**ABOUT THIS TASK:** Repeat the entries verbatim.

Collected data entries
——

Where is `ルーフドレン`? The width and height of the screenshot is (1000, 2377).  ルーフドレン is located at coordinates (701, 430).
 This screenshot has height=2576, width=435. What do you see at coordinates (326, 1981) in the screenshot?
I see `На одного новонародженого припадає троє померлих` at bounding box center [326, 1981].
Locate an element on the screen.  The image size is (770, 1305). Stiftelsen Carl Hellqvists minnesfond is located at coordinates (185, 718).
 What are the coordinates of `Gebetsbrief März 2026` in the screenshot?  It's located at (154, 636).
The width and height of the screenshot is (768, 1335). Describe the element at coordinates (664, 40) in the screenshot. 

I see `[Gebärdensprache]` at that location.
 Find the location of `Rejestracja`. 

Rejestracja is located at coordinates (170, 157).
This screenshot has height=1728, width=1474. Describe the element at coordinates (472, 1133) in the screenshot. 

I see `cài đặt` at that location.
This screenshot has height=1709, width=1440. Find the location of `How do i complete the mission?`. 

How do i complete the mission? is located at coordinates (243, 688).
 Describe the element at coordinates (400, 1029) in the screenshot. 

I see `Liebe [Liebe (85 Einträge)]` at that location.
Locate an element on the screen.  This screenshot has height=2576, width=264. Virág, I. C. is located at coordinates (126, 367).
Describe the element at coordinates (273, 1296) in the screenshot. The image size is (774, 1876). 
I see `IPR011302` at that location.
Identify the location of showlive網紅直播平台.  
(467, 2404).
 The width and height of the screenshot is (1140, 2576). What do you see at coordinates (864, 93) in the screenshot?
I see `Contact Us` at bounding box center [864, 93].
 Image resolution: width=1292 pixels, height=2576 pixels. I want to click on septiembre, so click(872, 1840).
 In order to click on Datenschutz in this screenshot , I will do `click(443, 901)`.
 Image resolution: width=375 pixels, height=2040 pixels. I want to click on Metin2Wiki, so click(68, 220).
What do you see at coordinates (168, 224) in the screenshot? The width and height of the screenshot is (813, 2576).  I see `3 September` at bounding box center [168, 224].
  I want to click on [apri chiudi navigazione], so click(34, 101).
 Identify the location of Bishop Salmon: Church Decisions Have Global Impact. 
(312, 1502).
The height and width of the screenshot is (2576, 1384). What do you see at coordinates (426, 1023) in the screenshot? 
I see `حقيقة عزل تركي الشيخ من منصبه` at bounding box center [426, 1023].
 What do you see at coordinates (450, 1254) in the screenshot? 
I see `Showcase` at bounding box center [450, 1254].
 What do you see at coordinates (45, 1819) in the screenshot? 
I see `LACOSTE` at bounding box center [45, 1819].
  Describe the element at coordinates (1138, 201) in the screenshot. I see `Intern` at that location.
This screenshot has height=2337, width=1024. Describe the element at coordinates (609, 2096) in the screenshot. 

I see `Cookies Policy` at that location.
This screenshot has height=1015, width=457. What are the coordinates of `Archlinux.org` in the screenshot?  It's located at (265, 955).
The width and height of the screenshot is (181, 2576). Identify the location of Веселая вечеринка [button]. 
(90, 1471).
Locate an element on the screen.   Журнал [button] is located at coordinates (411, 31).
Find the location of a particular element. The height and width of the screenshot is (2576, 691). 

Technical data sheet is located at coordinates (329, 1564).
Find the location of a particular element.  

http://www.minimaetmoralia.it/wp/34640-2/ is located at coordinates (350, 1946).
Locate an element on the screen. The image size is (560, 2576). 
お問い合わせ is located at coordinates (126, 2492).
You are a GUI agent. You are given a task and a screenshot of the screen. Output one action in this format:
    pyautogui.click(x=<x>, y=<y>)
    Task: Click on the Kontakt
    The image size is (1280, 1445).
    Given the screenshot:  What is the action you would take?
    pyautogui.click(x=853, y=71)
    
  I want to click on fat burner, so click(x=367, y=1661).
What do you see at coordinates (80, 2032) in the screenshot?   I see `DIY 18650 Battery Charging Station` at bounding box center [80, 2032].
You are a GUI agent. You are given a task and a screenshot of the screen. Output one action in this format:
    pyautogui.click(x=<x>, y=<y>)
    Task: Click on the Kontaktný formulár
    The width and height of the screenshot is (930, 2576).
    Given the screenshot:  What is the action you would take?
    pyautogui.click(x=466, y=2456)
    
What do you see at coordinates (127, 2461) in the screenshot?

——

**WRITTEN REPLY:**
Where is `ルーフドレン`? The width and height of the screenshot is (1000, 2377).  ルーフドレン is located at coordinates (701, 430).
 This screenshot has height=2576, width=435. What do you see at coordinates (326, 1981) in the screenshot?
I see `На одного новонародженого припадає троє померлих` at bounding box center [326, 1981].
Locate an element on the screen.  The image size is (770, 1305). Stiftelsen Carl Hellqvists minnesfond is located at coordinates (185, 718).
 What are the coordinates of `Gebetsbrief März 2026` in the screenshot?  It's located at (154, 636).
The width and height of the screenshot is (768, 1335). Describe the element at coordinates (664, 40) in the screenshot. 

I see `[Gebärdensprache]` at that location.
 Find the location of `Rejestracja`. 

Rejestracja is located at coordinates (170, 157).
This screenshot has height=1728, width=1474. Describe the element at coordinates (472, 1133) in the screenshot. 

I see `cài đặt` at that location.
This screenshot has height=1709, width=1440. Find the location of `How do i complete the mission?`. 

How do i complete the mission? is located at coordinates (243, 688).
 Describe the element at coordinates (400, 1029) in the screenshot. 

I see `Liebe [Liebe (85 Einträge)]` at that location.
Locate an element on the screen.  This screenshot has height=2576, width=264. Virág, I. C. is located at coordinates (126, 367).
Describe the element at coordinates (273, 1296) in the screenshot. The image size is (774, 1876). 
I see `IPR011302` at that location.
Identify the location of showlive網紅直播平台.  
(467, 2404).
 The width and height of the screenshot is (1140, 2576). What do you see at coordinates (864, 93) in the screenshot?
I see `Contact Us` at bounding box center [864, 93].
 Image resolution: width=1292 pixels, height=2576 pixels. I want to click on septiembre, so click(872, 1840).
 In order to click on Datenschutz in this screenshot , I will do `click(443, 901)`.
 Image resolution: width=375 pixels, height=2040 pixels. I want to click on Metin2Wiki, so click(68, 220).
What do you see at coordinates (168, 224) in the screenshot? The width and height of the screenshot is (813, 2576).  I see `3 September` at bounding box center [168, 224].
  I want to click on [apri chiudi navigazione], so click(34, 101).
 Identify the location of Bishop Salmon: Church Decisions Have Global Impact. 
(312, 1502).
The height and width of the screenshot is (2576, 1384). What do you see at coordinates (426, 1023) in the screenshot? 
I see `حقيقة عزل تركي الشيخ من منصبه` at bounding box center [426, 1023].
 What do you see at coordinates (450, 1254) in the screenshot? 
I see `Showcase` at bounding box center [450, 1254].
 What do you see at coordinates (45, 1819) in the screenshot? 
I see `LACOSTE` at bounding box center [45, 1819].
  Describe the element at coordinates (1138, 201) in the screenshot. I see `Intern` at that location.
This screenshot has height=2337, width=1024. Describe the element at coordinates (609, 2096) in the screenshot. 

I see `Cookies Policy` at that location.
This screenshot has height=1015, width=457. What are the coordinates of `Archlinux.org` in the screenshot?  It's located at (265, 955).
The width and height of the screenshot is (181, 2576). Identify the location of Веселая вечеринка [button]. 
(90, 1471).
Locate an element on the screen.   Журнал [button] is located at coordinates (411, 31).
Find the location of a particular element. The height and width of the screenshot is (2576, 691). 

Technical data sheet is located at coordinates (329, 1564).
Find the location of a particular element.  

http://www.minimaetmoralia.it/wp/34640-2/ is located at coordinates (350, 1946).
Locate an element on the screen. The image size is (560, 2576). 
お問い合わせ is located at coordinates (126, 2492).
You are a GUI agent. You are given a task and a screenshot of the screen. Output one action in this format:
    pyautogui.click(x=<x>, y=<y>)
    Task: Click on the Kontakt
    The image size is (1280, 1445).
    Given the screenshot:  What is the action you would take?
    pyautogui.click(x=853, y=71)
    
  I want to click on fat burner, so click(x=367, y=1661).
What do you see at coordinates (80, 2032) in the screenshot?   I see `DIY 18650 Battery Charging Station` at bounding box center [80, 2032].
You are a GUI agent. You are given a task and a screenshot of the screen. Output one action in this format:
    pyautogui.click(x=<x>, y=<y>)
    Task: Click on the Kontaktný formulár
    The width and height of the screenshot is (930, 2576).
    Given the screenshot:  What is the action you would take?
    pyautogui.click(x=466, y=2456)
    
What do you see at coordinates (127, 2461) in the screenshot?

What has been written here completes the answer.